In the latest EU parliament elections only 13% of voters in Slovakia showed up to vote. This raised the question - which major democratic election had the lowest turnout in history?

To clarify:

  • Democratic means the country in question was a democracy at the time, at least on paper
  • Election means any casting of votes where a specific elected position was to be filled. This excludes primaries or other votes where the election does not guarantee that a particular person/party would fill a particular position within the government.
  • Major means at least 100 thousand voters were eligible to participate in the election as a whole
  • Turnout means the percentage of voters participating in the election as a whole, not the turnout in any particular district
  • There are still some awkward corner cases in your criteria. E.g. do US party primaries count? Do caucuses. Do local or parliamentary election count, in which there may be millions of people voting, but perhaps less than 100,000 for any individual position (this impacts back on the primary question).
    – origimbo
    Commented May 19, 2018 at 15:27
  • Obviously, the highest is in North Korea...
    – xuq01
    Commented May 20, 2018 at 4:39

2 Answers 2


I haven't checked whether there is anything lower, and I may be pushing your definitions somewhat, but English and Welsh Police and Crime Commissioner elections are fertile ground for record lows. In particular:

  • The first PCC elections in 2012 all recorded a turnout less than 20%. The lowest turnout was 11.63% from 850,000 potential voters in Staffordshire, though the West Midlands recorded 11.96% from nearly 2,000,000 voters. The combined turnout for all positions was 15.1%.
  • The aforementioned PCC for the West Midlands died in 2014 prompting a by-election. The turnout in that by-election was 10.38%.
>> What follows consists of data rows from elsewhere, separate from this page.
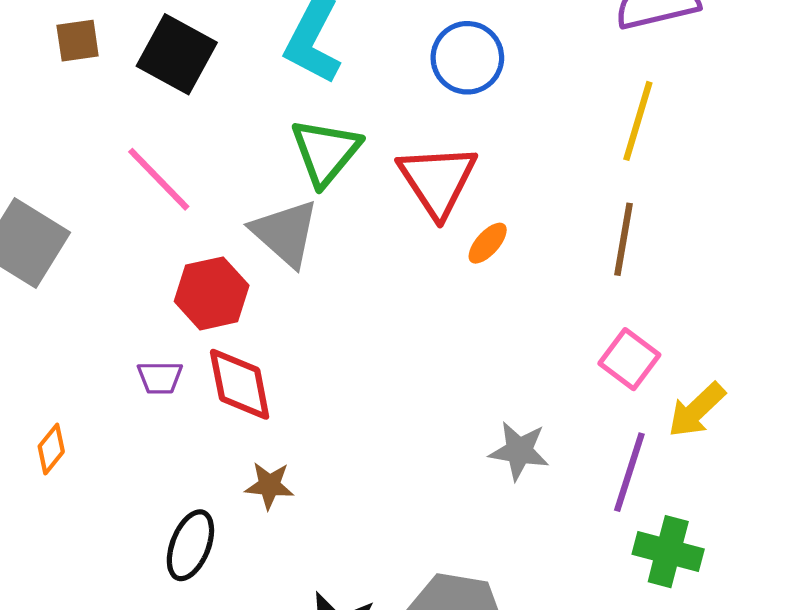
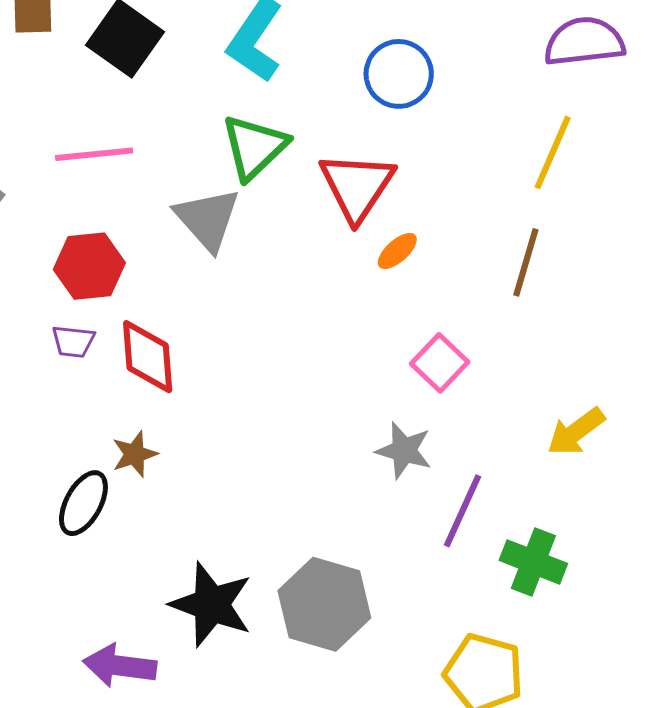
pink line: (159, 179) -> (94, 154), turned -58
red hexagon: (212, 293) -> (89, 266), moved
pink square: (629, 359) -> (440, 363), moved
purple line: (629, 472) -> (462, 511), moved
brown star: (269, 485) -> (135, 454), moved, turned -30

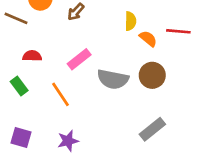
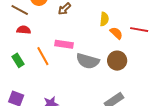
red semicircle: (32, 56) -> (24, 30), moved
pink rectangle: (79, 59) -> (64, 44), turned 42
orange line: (60, 94) -> (43, 56), moved

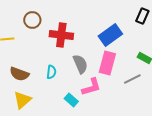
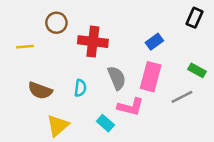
blue rectangle: (110, 35) -> (154, 42), size x0.6
pink L-shape: (91, 87) -> (131, 107), turned 30
yellow triangle: (22, 100) -> (58, 126), moved

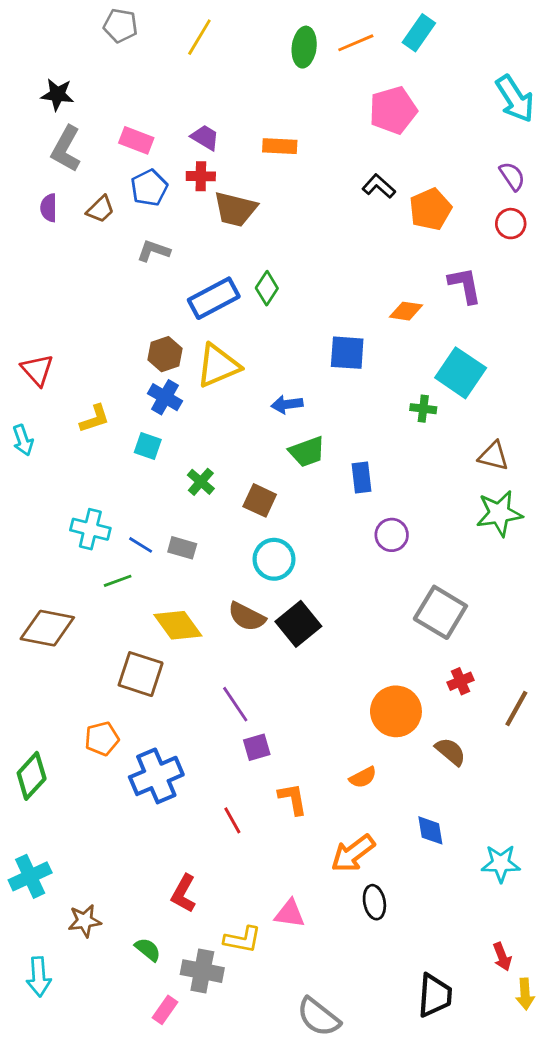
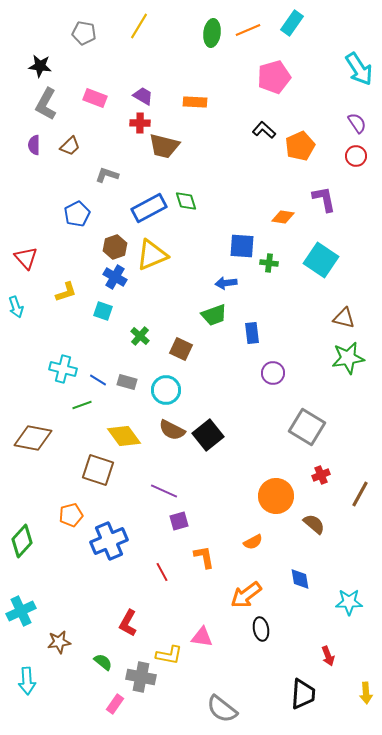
gray pentagon: (120, 26) -> (84, 33), moved
blue pentagon: (149, 188) -> (77, 214), moved
green diamond: (267, 288) -> (186, 201), turned -50
blue arrow: (287, 404) -> (226, 283), moved
green cross: (423, 409) -> (269, 263), moved
cyan circle: (274, 559) -> (166, 390), moved
purple line: (235, 704) -> (164, 491), turned -32
red arrow: (502, 957) -> (328, 656), moved

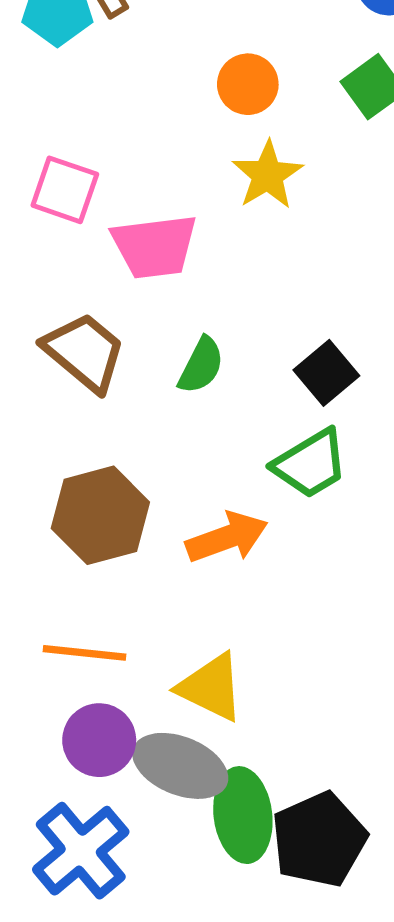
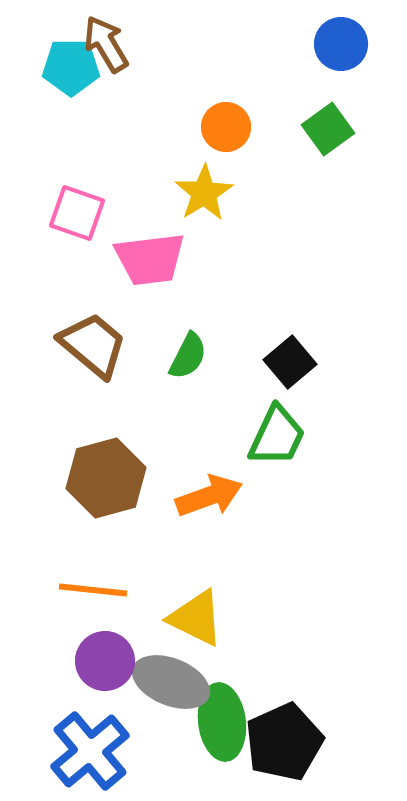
yellow star: (267, 175) -> (204, 193), moved
green trapezoid: (310, 464) -> (277, 436), turned -34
These are not considered particularly major elections domestically - as the turnout would rather demonstrate - but they are large-scale elections for positions covering large areas (most of the electorates are over a million people). I did wonder whether they meet the last criterion ("percentage of voters participating in the election as a whole, not the turnout in any particular district"), but they are separate elections for separate positions and not elections to a wider assembly or parliament so I think they count.


Interesting question. I have found this site which covers the most recent elections toyed a little with it and Slovakia seems to have set a (negative) record: 13.05% voter turnover for EU parliament elections.

I could not find a lower voter turnover, the closest being Parliamentary elections in Haiti with 17.82%, Haiti having more than 5M registered voters.